I'm thinking about rotating between High Prairie and the Wetlands formula. As in, my next bag would be the wetlands and then the following would be HP (I would do fish, but I already know Upendi hates fish based foods). Do you think that's a good idea or no?


----------



## Brownie&Ruby (Nov 24, 2009)

I have seen TOTW written all over this forum, but I am unfamiliar...please educate a new user on what this stands for...


----------



## upendi'smommy (Nov 12, 2008)

It's a brand of dog food, TOTW is short for the brand name Taste of the Wild. It comes in three formulas, High Prarie, Wetlands, and Pacific Stream.

It's a grain free food. And has different protein sources that many foods...some examples of the protein sources are bison, venison, quail,etc.

Here's their website..
http://www.tasteofthewildpetfood.com/
(If the link isn't allowed feel free to remove it mods)


----------



## Brownie&Ruby (Nov 24, 2009)

Thank you! I was racking my brain and feeling very blond! 

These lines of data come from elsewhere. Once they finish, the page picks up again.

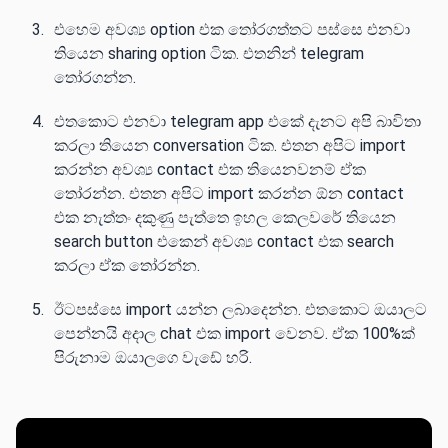
එහෙම අවශ්‍ය option එක තෝරගත්තට පස්සෙ එනවා
තියෙන sharing option ටික. එතනින් telegram
තෝරගන්න.
එතකොට එනවා telegram app එකේ දැනට අපි බාවිතා
කරලා තියෙන conversation ටික. එතන අපිට import
කරන්න අවශ්‍ය contact එක තියෙනවනම් ඒක
තෝරන්න. එතන අපිට import කරන්න ඕන contact
එක නැත්තං දකුණු පැත්තෙ ඉහල කෙලවරේ තියෙන
search button එකෙන් අවශ්‍ය contact එක search
කරලා ඒක තෝරන්න.
ඊටපස්සෙ import යන්න ලබාදෙන්න. එතකොට ඔයාලට
පෙන්නයි අදාල chat එක import වෙනව. ඒක 100%ක්
පිරුනාම ඔයාලගෙ වැඩේ හරි.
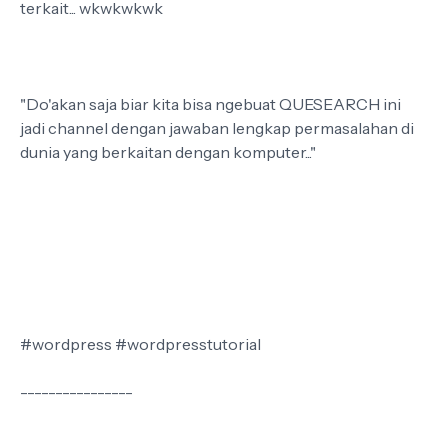
terkait... wkwkwkwk
"Do'akan saja biar kita bisa ngebuat QUESEARCH ini
jadi channel dengan jawaban lengkap permasalahan di
dunia yang berkaitan dengan komputer..."
#wordpress #wordpresstutorial
----------------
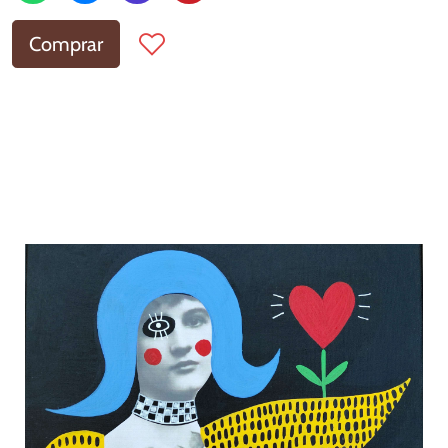
Comprar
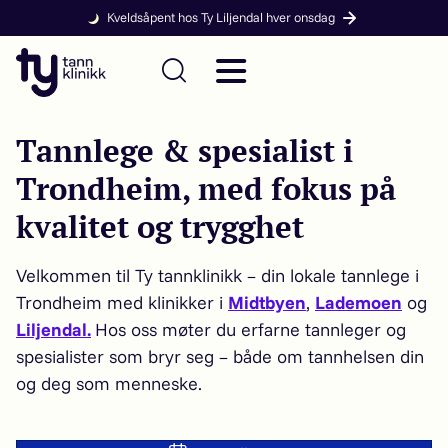
Kveldsåpent hos Ty Liljendal hver onsdag
Tannlege & spesialist i
Trondheim, med fokus på
kvalitet og trygghet
Velkommen til Ty tannklinikk – din lokale tannlege i
Trondheim med klinikker i
Midtbyen
,
Lademoen
og
Liljendal.
Hos oss møter du erfarne tannleger og
spesialister som bryr seg – både om tannhelsen din
og deg som menneske.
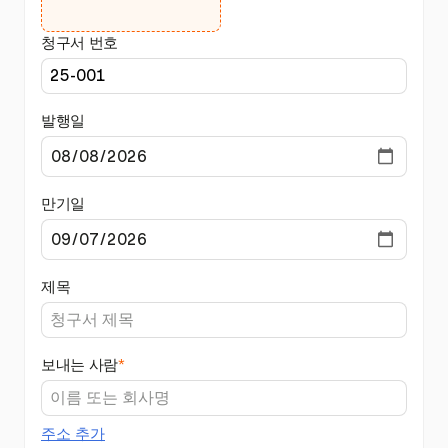
청구서 번호
발행일
만기일
제목
보내는 사람
*
주소 추가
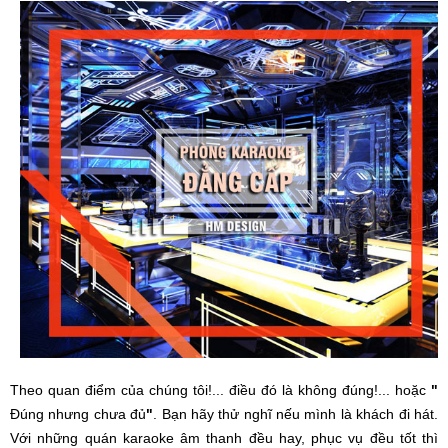
Theo quan điểm của chúng tôi!... điều đó là không đúng!... hoặc
"
Đúng nhưng chưa đủ
"
. Bạn hãy thử nghĩ nếu mình là khách đi hát.
Với những quán karaoke âm thanh đều hay, phục vụ đều tốt thì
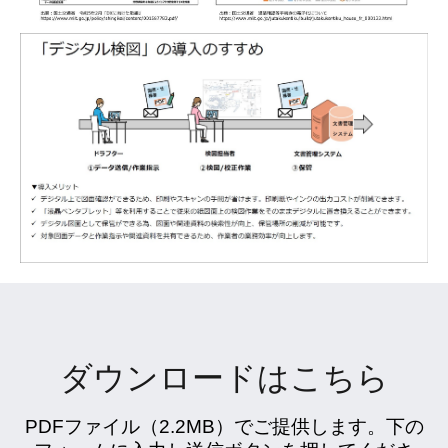
ダウンロードはこちら
PDFファイル（2.2MB）でご提供します。下の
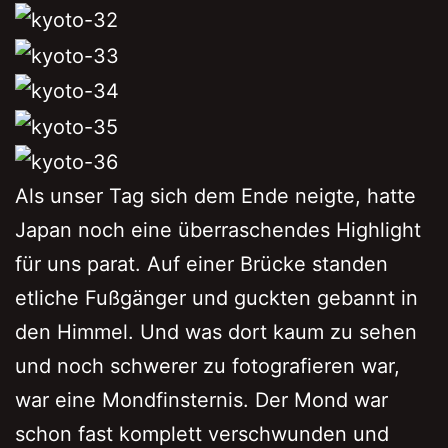
Als unser Tag sich dem Ende neigte, hatte
Japan noch eine überraschendes Highlight
für uns parat. Auf einer Brücke standen
etliche Fußgänger und guckten gebannt in
den Himmel. Und was dort kaum zu sehen
und noch schwerer zu fotografieren war,
war eine Mondfinsternis. Der Mond war
schon fast komplett verschwunden und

BTW - why would the mods have to remove the link? I have a lot to learn about forums!


----------



## upendi'smommy (Nov 12, 2008)

I don't know if they'll consider it advertising, even though I'm in now way associated with the company.


----------



## eminart (Nov 24, 2009)

I'm getting a new puppy in the spring and after researching lots of foods, I decided on TOTW. We decided to go ahead and try my wife's mini schnauzer on it now to see how it goes. She loves it and seems to be doing quite well. We switched her from The Blue Buffalo Co. and it seems to be helping her foot-chewing allergies a bit. We plan to do the same thing - rotate between the three different flavors.


----------



## Brownie&Ruby (Nov 24, 2009)

upendi'smommy said:


> I don't know if they'll consider it advertising, even though I'm in now way associated with the company.


Got it! Thanks again!


----------



## railNtrailcowgrl (Jul 24, 2008)

I rotate between all three flavors, Pebbles LOVES the salmon flavor. I do it cold turkey at the end of every 15lb bag (which lasts us about 3 mos). I have never had a digestive upset and the rotation keeps Pebs interested in her food. 

I just want to let you know that I saw the same improvements in Pebbles, her coat is so shiny and soft now. People can't believe it, she feels like she's just had a bath all the time, it's great. The cat has necer been softer either, she's in better condition than the short period I had her on raw even (it did not agree with her at all). Pending some great disaster or horrible recall (knock on wood) the will always have a customer with me!

Now if they only would make other Rockey Mountain Feline flavors  Maybe I should email TOTW and see what they have to say about that.


----------



## Kina_A (Jun 8, 2009)

I now have Kina and Sadie on Taste of the Wild their Wetland formula. I'm so pleased that Kina is doing good on it. (nice firm poop going on day 6 which I have to say is a record for her!!) I too do plan on rotating between the formulas. 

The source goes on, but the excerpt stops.